The Act also mandates a detailed diligence exercise supported by a dedicated hierarchy of institutions, including local government. However, in its efforts to plug the loopholes in the existing law, the Act is so thoroughly prescriptive that its implementability, utility and costs for compliance have been called into question.
Some serious issues with the Act’s implementation are:
1) Fragmentation and challenges in establishing ownership. Unlike in several other countries, the state does not guarantee the unassailability of land titles, despite being an intermediary in the registration process. However, where the government acquires land under existing laws, the title becomes established de novo. This is arguably one of the most important reasons cited by investors for government-supported land acquisition for private projects. The new Act has prescribed a very high threshold for securing a “minimum consent to sell” (between 70 and 80 per cent for projects with private investment) before the government can get involved in this process.
2) A new variable “market value of the land”: This is defined to be the higher of the reckoner rates, average prices of recent transactions in the vicinity and the compensation agreed with the landowners as part of the “consent process”. The consequent steep increase in the cost of land has been one of the most widely reported concerns from the investors. However, there is a lack of definition of the terms “recent” and “vicinity”. Speculative trading by vested interests with very small parcels of land can move prices by a large amount in either direction. Observed prices are also determined by the land use and development control restrictions. Finally, the very process of securing consent from a significant majority of landholders could effectively kick-start a speculative bubble, which can increase the asset prices to unreasonably high values.
3) The importance of grassroots institutions like the Gram Sabha, Panchayats and the Collector in a consultative decision-making process. While this can bring greater credibility and reduce timelines for reaching consensus, the institutional bandwidth needed from central and state entities to govern the Rehabilitation and Resettlement (R&R) process seems onerous. However, the Act fails to establish the powers of these project level R&R committees and there are unclear penal provisions against abuse of official power during land acquisition.

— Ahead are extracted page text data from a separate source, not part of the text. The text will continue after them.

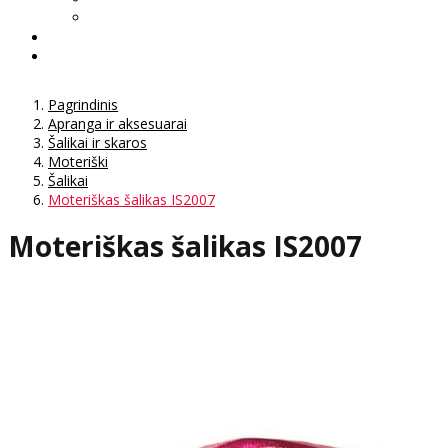
Pagrindinis
Apranga ir aksesuarai
Šalikai ir skaros
Moteriški
Šalikai
Moteriškas šalikas IS2007
Moteriškas šalikas IS2007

4) The R&R package is applicable for all private acquisitions of land over 100 acres in rural areas, and 50 acres in urban areas. Most developers lack expertise in the area of rehabilitation or skill training, which are mandatory under the R&R process. For example, this could lead to a situation where private developers acquire land parcels that are in multiple lots, each under the prescribed threshold for R&R compensation through other entities. There may be several cases where a 50-acre plot displaces more number of people than a 100-acre plot.
There are several other provisions of the Act that need to be detailed out further to understand their implications. For example, it has been stipulated that all infrastructure projects falling under the PPP route, should secure a minimum consent to sell of at least 70 per cent. However, one can think of a scenario where the government acquires land for development of capital projects, and achieves substantial progress in development, before co-opting a private investor. Such a scenario may happen several decades after the land acquisition. In such cases, this clause can be circumvented in practice.
The present Act is retrospectively applicable for areas where allocation has been made, but no development has been carried out for five years. This will give an impetus to present projects which have completed land acquisition but haven’t begun development yet. Private players sitting on large tracts of land will now be pushed to develop the land with greater urgency or risk losing it to government land bank.
In order for the Act to genuinely strike a good balance, it needs process, administrative and bureaucratic support from several external agencies. There is a need for extensive institutional reform, downstream reforms to allied laws, greater co-ordination across federal agencies, and investor-friendly rules and regulations in downstream implementation of the Act. Unless these fall in place very quickly, enactment of the Act can become a Pyrrhic victory for the government leading to long-term damage for the economy.